In a possible preview of the 2016 Republican presidential primary, Sens. Marco Rubio of Florida and Rand Paul of Kentucky spoke back-to-back on the main stage at the Conservative Political Action Conference Thursday.
Like a comedian testing out a new act, Rubio pitched his message to areas where the post-2012 narrative suggests conservatives turned off voters, fairly or unfairly.
The focus of his speech was the middle class, which he said is being left behind by the global economy and technological innovation. But it’s worth saving, he said.
“Our hardworking middle class is one of the things that makes America different and special from the rest of the world,” he said.
“Every country in the world has rich people. Unfortunately every country in the world has poor people. But few have the kind of vibrant widespread middle class that America does. A widespread middle class that everyone, we have said, should have an equal opportunity to be part of the Middle Class or even better. It sets us apart from the world.”
Rubio also addressed the narrative that the GOP is hostile to science.

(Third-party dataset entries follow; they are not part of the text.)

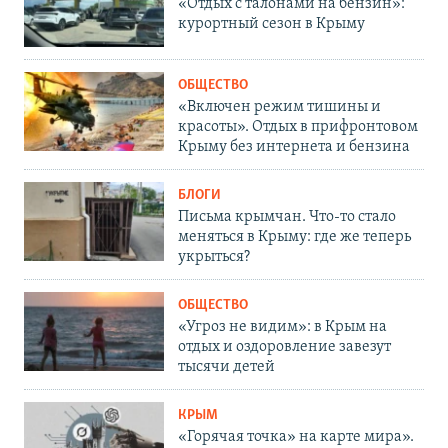
«Отдых с талонами на бензин»:
курортный сезон в Крыму
ОБЩЕСТВО
«Включен режим тишины и
красоты». Отдых в прифронтовом
Крыму без интернета и бензина
БЛОГИ
Письма крымчан. Что-то стало
меняться в Крыму: где же теперь
укрыться?
ОБЩЕСТВО
«Угроз не видим»: в Крым на
отдых и оздоровление завезут
тысячи детей
КРЫМ
«Горячая точка» на карте мира».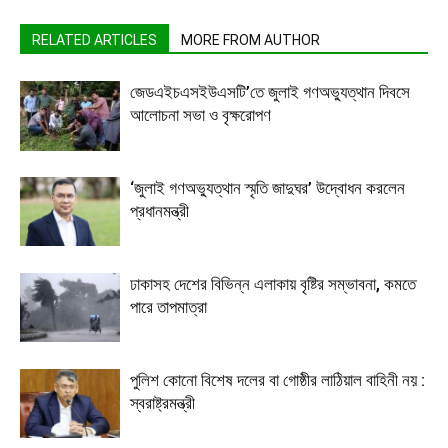
RELATED ARTICLES
MORE FROM AUTHOR
জেডএইচএসইউএসটি’তে জুলাই গণঅভ্যুত্থান দিবসে
আলোচনা সভা ও বৃক্ষরোপণ
‘জুলাই গণঅভ্যুত্থান স্মৃতি জাদুঘর’ উদ্বোধন করলেন
প্রধানমন্ত্রী
ঢাকাসহ দেশের বিভিন্ন এলাকায় বৃষ্টির সম্ভাবনা, কমতে
পারে তাপমাত্রা
পুলিশ কোনো বিশেষ দলের বা গোষ্ঠীর লাঠিয়াল বাহিনী নয় :
স্বরাষ্ট্রমন্ত্রী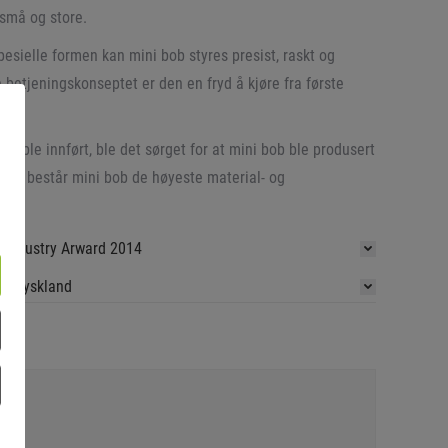
små og store.
esielle formen kan mini bob styres presist, raskt og
e betjeningskonseptet er den en fryd å kjøre fra første
en ble innført, ble det sørget for at mini bob ble produsert
i dag består mini bob de høyeste material- og
ger.
 Industry Arward 2014
t i Tyskland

“The people who are actually closed minded in American politics are the people that love to preach about the certainty of science in regards to our climate, but ignore the absolute fact that science has proven that life begins at conception,” he said.
His speech also subtly countered the notion that the GOP is a Randian party composed of people that only care about their own individual needs.
“We do have obligations to each other,” Rubio said, striking a communitarian note.
“In addition to our individual rights, our individual responsibility’s to each other. But not through government, through our community. Through our churches and through our neighborhoods, as parents and neighbors and friends. Those are the best ways in which we can serve our fellow Americans — through voluntary organizations where every single day Americans, from all walks of life, are literally changing the world one day, one life, one neighbor at a time.”
And no Rubio speech after the State of the Union would be complete without a water joke.
After he took a sip of water mid-speech, the audience began to applaud.
“Never in the history of the world has water been so popular,” he said.